=== Section Start ===

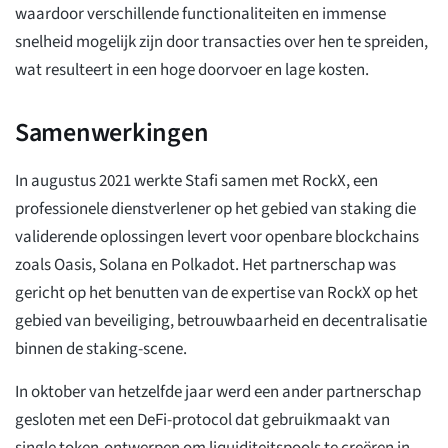
waardoor verschillende functionaliteiten en immense
snelheid mogelijk zijn door transacties over hen te spreiden,
wat resulteert in een hoge doorvoer en lage kosten.
Samenwerkingen
In augustus 2021 werkte Stafi samen met RockX, een
professionele dienstverlener op het gebied van staking die
validerende oplossingen levert voor openbare blockchains
zoals Oasis, Solana en Polkadot. Het partnerschap was
gericht op het benutten van de expertise van RockX op het
gebied van beveiliging, betrouwbaarheid en decentralisatie
binnen de staking-scene.
In oktober van hetzelfde jaar werd een ander partnerschap
gesloten met een DeFi-protocol dat gebruikmaakt van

=== Section End ===

TASK DIRECTIONS>
Once the pictures are set aside, write out the entries verbatim.

TASK RESPONSE>
waardoor verschillende functionaliteiten en immense
snelheid mogelijk zijn door transacties over hen te spreiden,
wat resulteert in een hoge doorvoer en lage kosten.
Samenwerkingen
In augustus 2021 werkte Stafi samen met RockX, een
professionele dienstverlener op het gebied van staking die
validerende oplossingen levert voor openbare blockchains
zoals Oasis, Solana en Polkadot. Het partnerschap was
gericht op het benutten van de expertise van RockX op het
gebied van beveiliging, betrouwbaarheid en decentralisatie
binnen de staking-scene.
In oktober van hetzelfde jaar werd een ander partnerschap
gesloten met een DeFi-protocol dat gebruikmaakt van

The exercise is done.